The remaining details of Jackson's illness and death are known. He was removed to Guinney's Depot, on the Richmond and Fredericksburg Railroad, where he gradually sank, pneumonia having attacked him. When told that his men on Sunday had advanced upon the enemy shouting “Charge, and remember Jackson!” he exclaimed, “It was just like them! it was just like them! They are a noble body of men! The men who live through this war,” he added, “will be proud to say ‘I was one of the Stonewall brigade’ to their children.” Looking soon afterwards at the stump of his arm, he said, “Many people would regard this as a great misfortune.
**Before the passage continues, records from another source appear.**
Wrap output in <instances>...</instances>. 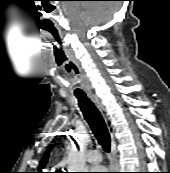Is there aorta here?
I'll return each instance as SVG.
<instances>
[{
    "label": "aorta",
    "instance_id": "obj_1",
    "mask_svg": "<svg viewBox=\"0 0 170 173\" xmlns=\"http://www.w3.org/2000/svg\"><path fill=\"white\" fill-rule=\"evenodd\" d=\"M77 143L81 148L87 145L88 136L87 134H79L76 138ZM68 165L69 172H85V156L82 150L78 151L74 147L69 150L68 153Z\"/></svg>",
    "mask_w": 170,
    "mask_h": 173
}]
</instances>
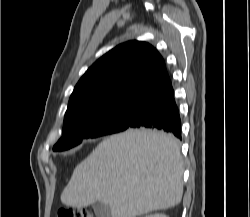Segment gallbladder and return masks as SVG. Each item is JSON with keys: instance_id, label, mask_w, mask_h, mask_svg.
<instances>
[{"instance_id": "bac80fb5", "label": "gallbladder", "mask_w": 250, "mask_h": 217, "mask_svg": "<svg viewBox=\"0 0 250 217\" xmlns=\"http://www.w3.org/2000/svg\"><path fill=\"white\" fill-rule=\"evenodd\" d=\"M93 209L96 214V217H111L110 208L108 205L96 202L93 204Z\"/></svg>"}]
</instances>
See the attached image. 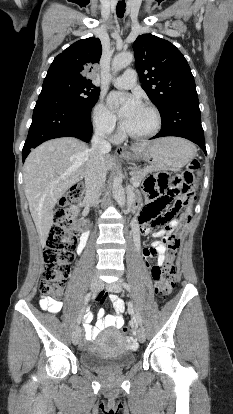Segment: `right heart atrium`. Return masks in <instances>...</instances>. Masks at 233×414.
Returning <instances> with one entry per match:
<instances>
[{
    "mask_svg": "<svg viewBox=\"0 0 233 414\" xmlns=\"http://www.w3.org/2000/svg\"><path fill=\"white\" fill-rule=\"evenodd\" d=\"M91 122L95 131L102 136H112L116 129V117L99 100L91 111Z\"/></svg>",
    "mask_w": 233,
    "mask_h": 414,
    "instance_id": "right-heart-atrium-1",
    "label": "right heart atrium"
}]
</instances>
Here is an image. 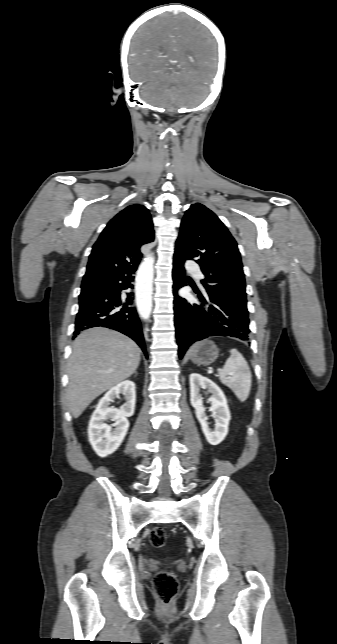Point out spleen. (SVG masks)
I'll use <instances>...</instances> for the list:
<instances>
[{"label":"spleen","instance_id":"3e777b00","mask_svg":"<svg viewBox=\"0 0 337 644\" xmlns=\"http://www.w3.org/2000/svg\"><path fill=\"white\" fill-rule=\"evenodd\" d=\"M229 352L230 357L219 371L218 377L224 385L234 392L239 401L243 402L250 394L251 371L247 361L238 350L231 349Z\"/></svg>","mask_w":337,"mask_h":644}]
</instances>
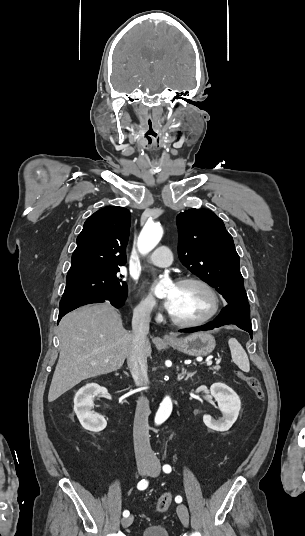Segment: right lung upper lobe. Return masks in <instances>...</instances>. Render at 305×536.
I'll use <instances>...</instances> for the list:
<instances>
[{
	"label": "right lung upper lobe",
	"mask_w": 305,
	"mask_h": 536,
	"mask_svg": "<svg viewBox=\"0 0 305 536\" xmlns=\"http://www.w3.org/2000/svg\"><path fill=\"white\" fill-rule=\"evenodd\" d=\"M130 224V212L123 207L107 206L91 215L77 237L67 278L125 265Z\"/></svg>",
	"instance_id": "obj_1"
}]
</instances>
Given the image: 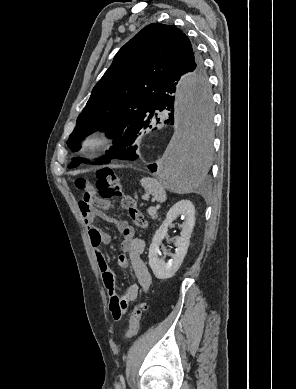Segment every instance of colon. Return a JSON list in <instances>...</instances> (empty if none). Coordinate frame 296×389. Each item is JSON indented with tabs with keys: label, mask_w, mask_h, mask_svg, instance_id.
<instances>
[{
	"label": "colon",
	"mask_w": 296,
	"mask_h": 389,
	"mask_svg": "<svg viewBox=\"0 0 296 389\" xmlns=\"http://www.w3.org/2000/svg\"><path fill=\"white\" fill-rule=\"evenodd\" d=\"M76 188L87 194L93 190V186L85 178H77L75 181ZM95 187L99 197L106 201L119 199L121 206L130 215L134 224L145 229L147 221L143 213L138 209L136 201L128 194L124 193L122 186L115 172L110 168L99 169L96 173ZM147 309L145 302H138L131 313L129 329L125 333V338H133L138 334L142 313ZM122 317L119 311L114 312L113 318L118 321Z\"/></svg>",
	"instance_id": "colon-1"
}]
</instances>
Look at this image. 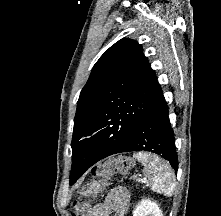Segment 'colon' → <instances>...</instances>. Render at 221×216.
I'll return each instance as SVG.
<instances>
[{
	"mask_svg": "<svg viewBox=\"0 0 221 216\" xmlns=\"http://www.w3.org/2000/svg\"><path fill=\"white\" fill-rule=\"evenodd\" d=\"M133 161L128 157L111 158L95 169L96 175L105 176L112 172L124 173L133 167ZM75 211L72 216H88L89 204L76 200L73 203Z\"/></svg>",
	"mask_w": 221,
	"mask_h": 216,
	"instance_id": "1",
	"label": "colon"
}]
</instances>
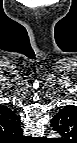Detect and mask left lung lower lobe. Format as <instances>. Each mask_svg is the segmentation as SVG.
<instances>
[{"instance_id":"obj_1","label":"left lung lower lobe","mask_w":77,"mask_h":143,"mask_svg":"<svg viewBox=\"0 0 77 143\" xmlns=\"http://www.w3.org/2000/svg\"><path fill=\"white\" fill-rule=\"evenodd\" d=\"M75 108L73 106H66L61 109L51 120V126L59 124L64 121H71Z\"/></svg>"}]
</instances>
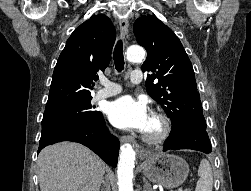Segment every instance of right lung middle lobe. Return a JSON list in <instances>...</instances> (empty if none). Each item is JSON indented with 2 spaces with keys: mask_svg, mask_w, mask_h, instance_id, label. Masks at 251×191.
<instances>
[{
  "mask_svg": "<svg viewBox=\"0 0 251 191\" xmlns=\"http://www.w3.org/2000/svg\"><path fill=\"white\" fill-rule=\"evenodd\" d=\"M91 100L92 98H89L46 108L42 119V130L71 120L90 123L100 121L103 115L101 112L94 110L96 106L91 104Z\"/></svg>",
  "mask_w": 251,
  "mask_h": 191,
  "instance_id": "right-lung-middle-lobe-1",
  "label": "right lung middle lobe"
}]
</instances>
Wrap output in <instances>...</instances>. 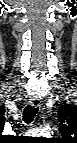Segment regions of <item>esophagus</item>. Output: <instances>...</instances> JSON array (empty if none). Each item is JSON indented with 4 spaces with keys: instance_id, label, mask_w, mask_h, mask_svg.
Listing matches in <instances>:
<instances>
[{
    "instance_id": "34e87169",
    "label": "esophagus",
    "mask_w": 77,
    "mask_h": 143,
    "mask_svg": "<svg viewBox=\"0 0 77 143\" xmlns=\"http://www.w3.org/2000/svg\"><path fill=\"white\" fill-rule=\"evenodd\" d=\"M31 106L33 107H40L41 106V101L38 99H33L30 101Z\"/></svg>"
}]
</instances>
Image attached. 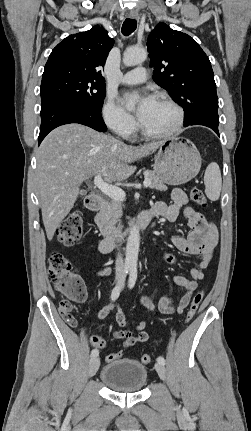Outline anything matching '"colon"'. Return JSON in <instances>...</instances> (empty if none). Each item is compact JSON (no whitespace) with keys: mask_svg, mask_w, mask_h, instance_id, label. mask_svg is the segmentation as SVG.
<instances>
[{"mask_svg":"<svg viewBox=\"0 0 251 431\" xmlns=\"http://www.w3.org/2000/svg\"><path fill=\"white\" fill-rule=\"evenodd\" d=\"M191 199L201 207L207 206V199L203 194V191L194 187L190 191ZM82 235V213L78 210L71 212L65 220L60 224L57 229V239L64 246H72L76 244ZM48 272L52 279L56 289L66 295L69 300H62L59 305V311L63 319L71 327H75L77 322L71 315L72 303L71 301L82 302L86 298L85 286L80 277L75 273L71 262L61 253L53 252L50 254L48 259ZM203 299V292H198L189 307L186 314V321H191L199 305ZM91 344V350H96L98 347L99 351L105 350V340L99 336H92L89 339ZM121 357V353H108L105 359L106 365H111L112 362H117L118 358ZM141 361L144 364L151 362V356L144 354L141 357Z\"/></svg>","mask_w":251,"mask_h":431,"instance_id":"colon-1","label":"colon"}]
</instances>
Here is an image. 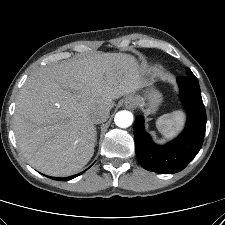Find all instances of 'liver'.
Segmentation results:
<instances>
[{
	"label": "liver",
	"mask_w": 225,
	"mask_h": 225,
	"mask_svg": "<svg viewBox=\"0 0 225 225\" xmlns=\"http://www.w3.org/2000/svg\"><path fill=\"white\" fill-rule=\"evenodd\" d=\"M136 59L100 53L45 66L22 86L14 114L18 147L27 162L50 176H70L92 158L94 111L146 86Z\"/></svg>",
	"instance_id": "6515ba94"
}]
</instances>
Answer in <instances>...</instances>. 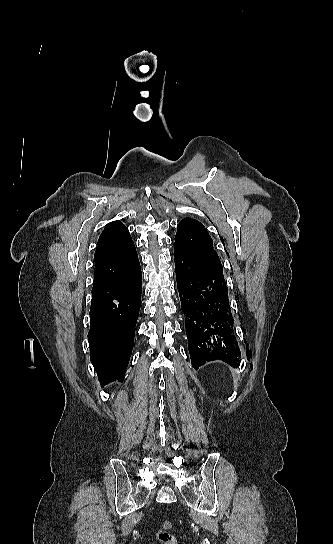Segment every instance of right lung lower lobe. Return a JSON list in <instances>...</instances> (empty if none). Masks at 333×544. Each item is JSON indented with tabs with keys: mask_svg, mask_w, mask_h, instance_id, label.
Wrapping results in <instances>:
<instances>
[{
	"mask_svg": "<svg viewBox=\"0 0 333 544\" xmlns=\"http://www.w3.org/2000/svg\"><path fill=\"white\" fill-rule=\"evenodd\" d=\"M140 263L112 284L92 292L88 341L101 385L123 379L140 310Z\"/></svg>",
	"mask_w": 333,
	"mask_h": 544,
	"instance_id": "98d812e1",
	"label": "right lung lower lobe"
}]
</instances>
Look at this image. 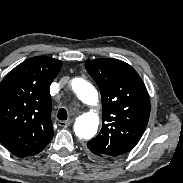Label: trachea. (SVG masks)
Segmentation results:
<instances>
[{
	"label": "trachea",
	"instance_id": "trachea-1",
	"mask_svg": "<svg viewBox=\"0 0 183 183\" xmlns=\"http://www.w3.org/2000/svg\"><path fill=\"white\" fill-rule=\"evenodd\" d=\"M68 117L67 115V111L63 108H61L59 111H58V119L59 120H66Z\"/></svg>",
	"mask_w": 183,
	"mask_h": 183
}]
</instances>
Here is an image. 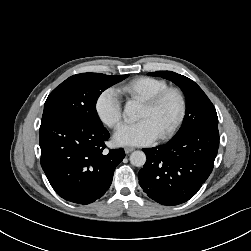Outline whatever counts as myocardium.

I regard it as one of the great blessings of my life.” He subsequently said, “I consider these wounds a blessing; they were given me for some good and wise purpose, and I would not part with them if I could.”

His wife was now with him, and when she announced to him, weeping, his approaching death, he replied with perfect calmness, [298] “Very good, very good; it is all right.” These were nearly his last words. He soon afterwards became delirious, and was heard to mutter “Order A. P. Hill to prepare for action!-Pass the infantry to the front!-Tell Major Hawks to send forward provisions for the men!” Then his martial ardor disappeared, a smile diffused itself over his pale features, and he murmured: “Let us cross over the river and rest under the shade of the trees!” It was the river of death he was about to pass; and soon after uttering these words, he expired.

Such were the circumstances attending the death-wound of Jackson. I have detailed them with the conciseness-but the accuracy, too — of a proces-verbal. The bare statement is all that is necessary-comment may be spared the reader.

The character and career of the man who thus passed from the arena of his glory, are the property of history.